Le lion et la hyène sont là, à s’obstiner, l’un préparant ses griffes, l’autre essayant de se sauver de l’étreinte du lion. Tout à coup, N’Kee, le singe passe par là.

– Le singe est intelligent et vif comme moi, dit l’ainé

— Je ne suis pas si sure de ça, le taquine la mère. Mais, tu peux faire le singe si tu veux. Que dit-il au lion et à la hyène?

— Que se passe-t-il ici? Pourquoi vous chamaillez-vous? dit le singe de sa plus belle voix.

— J’étais tombé dans un puits profond et, comme je ne pouvais pas en sortir, j’ai demandé de l’aide à la hyène.

— Je l’ai sorti du puits avec cette corde. Il m’avait promis une récompense, et maintenant, il veut me manger sous prétexte qu’il a faim.

— Elle a dit qu’elle m’avait fait du bien. Mais le bien, il faut le faire jusqu’au bout : elle doit donc se laisser manger, insiste le lion.

— Tu vois, N’Kee, le singe? Ce lion a beau être le roi des animaux, il n’est pas correct, il ne respecte pas sa parole, dit la hyène indignée.

—  Je ne peux pas vous croire, ni l’un ni l’autre, affirme l’enfant-singe, qui prend son rôle très au sérieux.

— Comment ça? disent en cœur le lion, la hyène et les enfants.

— Eh bien, je ne pense pas que toi, la hyène, si petite et frêle, aies pu sortir le majestueux et fort lion du puits avec cette corde.

— C’est pourtant vrai, affirment les deux animaux

— Il faudrait me montrer, si vous voulez que je vous croie. Alors, on va recommencer. Toi, Vendzui, rentre dans le puits. Toi, la hyène, tu prendras alors la corde et le sortiras du puits. Alors, je pourrais vous croire, commande le singe.

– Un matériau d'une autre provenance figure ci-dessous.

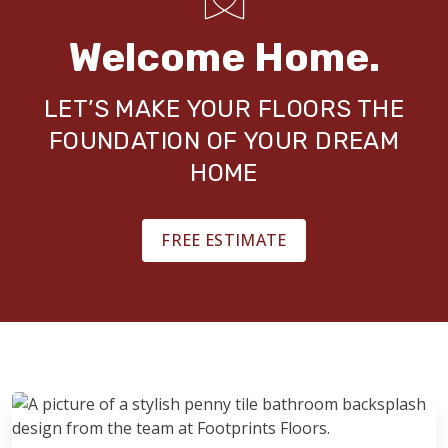
Welcome Home.
LET’S MAKE YOUR FLOORS THE
FOUNDATION OF YOUR DREAM
HOME
FREE ESTIMATE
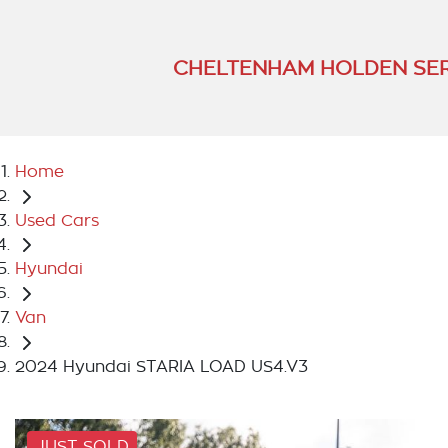
CHELTENHAM HOLDEN SER
Home
Used Cars
Hyundai
Van
2024 Hyundai STARIA LOAD US4.V3
JUST SOLD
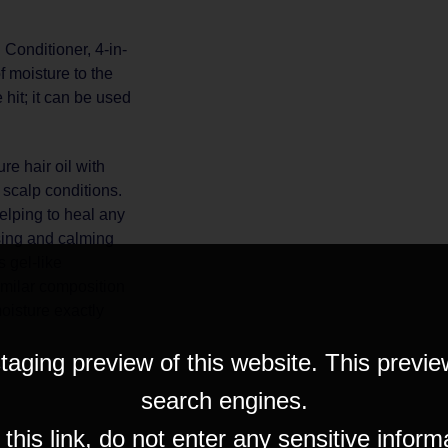
Conditioner, 4-in-
f moisture to the
 hit; it can be used
re hair oil with
scalp conditions.
helping to heal any
ising and calming
s gel-like
similar composition
moisture exactly
taging preview of this website. This previe
search engines.
his link, do not enter any sensitive inform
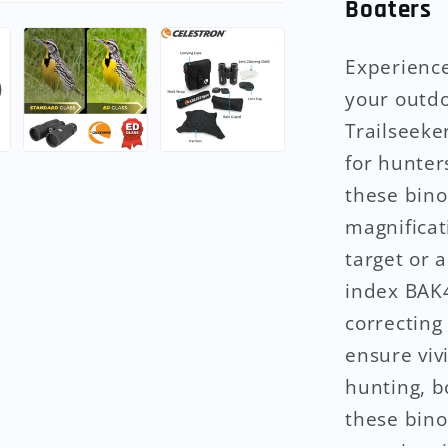
Boaters
Experience
your outdo
Trailseeke
for hunter
these bino
magnificat
target or 
index BAK4
correcting
ensure viv
hunting, b
these bino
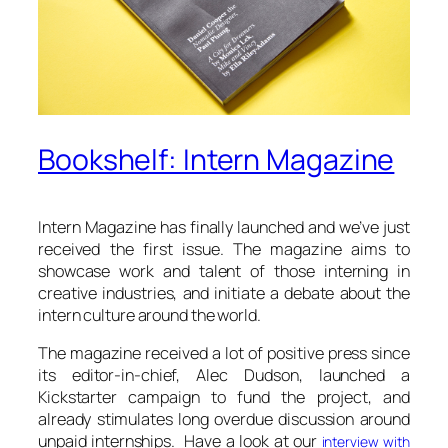
Bookshelf: Intern Magazine
Intern Magazine has finally launched and we’ve just
received the first issue. The magazine aims to
showcase work and talent of those interning in
creative industries, and initiate a debate about the
intern culture around the world.
The magazine received a lot of positive press since
its editor-in-chief, Alec Dudson, launched a
Kickstarter campaign to fund the project, and
already stimulates long overdue discussion around
unpaid internships. Have a look at our
interview with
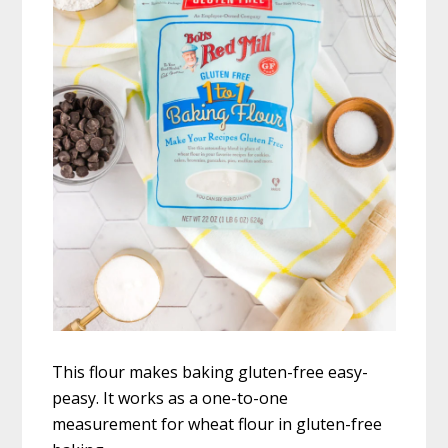
This flour makes baking gluten-free easy-
peasy. It works as a one-to-one
measurement for wheat flour in gluten-free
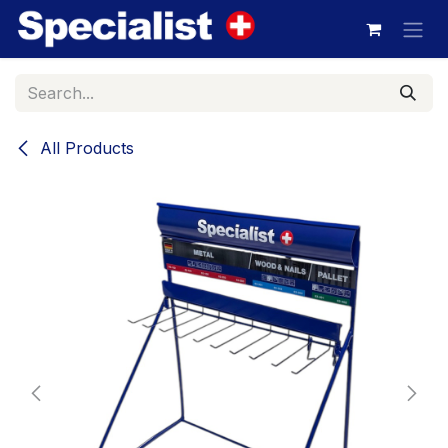
Skip to Content
All Products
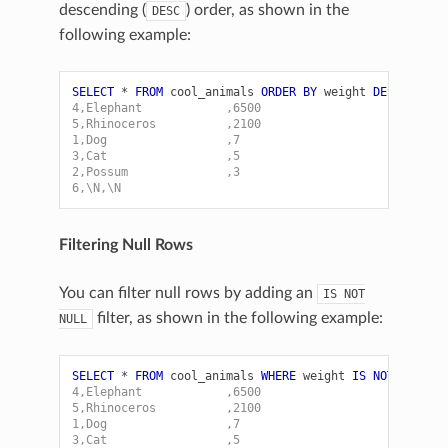
descending (
) order, as shown in the
DESC
following example:
SELECT
*
FROM
cool_animals
ORDER
BY
weight
DESC
;
4,Elephant            ,6500
5,Rhinoceros          ,2100
1,Dog                 ,7
3,Cat                 ,5
2,Possum              ,3
6,\N,\N
Filtering Null Rows
You can filter null rows by adding an
IS
NOT
filter, as shown in the following example:
NULL
SELECT
*
FROM
cool_animals
WHERE
weight
IS
NOT
NULL
O
4,Elephant            ,6500
5,Rhinoceros          ,2100
1,Dog                 ,7
3,Cat                 ,5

Et le lion de sauter dans le puits! La hyène fait « Ha, ha, ha, ha » et va chercher la corde pour sortir Vendzui du puits. Mais, à ce moment-là, le singe lui dit :

—  Allez, Neuko, tu es trop naïve! Laisse Vendzui où il est, et tu seras sure de ne pas te faire manger!

— Ha, ha, ha, ha, rigole l’auditoire en chœur.

— Toli, toli? demande maman.

— Toli! rétorquent les enfants.

— Que retenez-vous de cette histoire? demande le père

— Il ne faut pas croire tout ce que les gens promettent, répondent les enfants.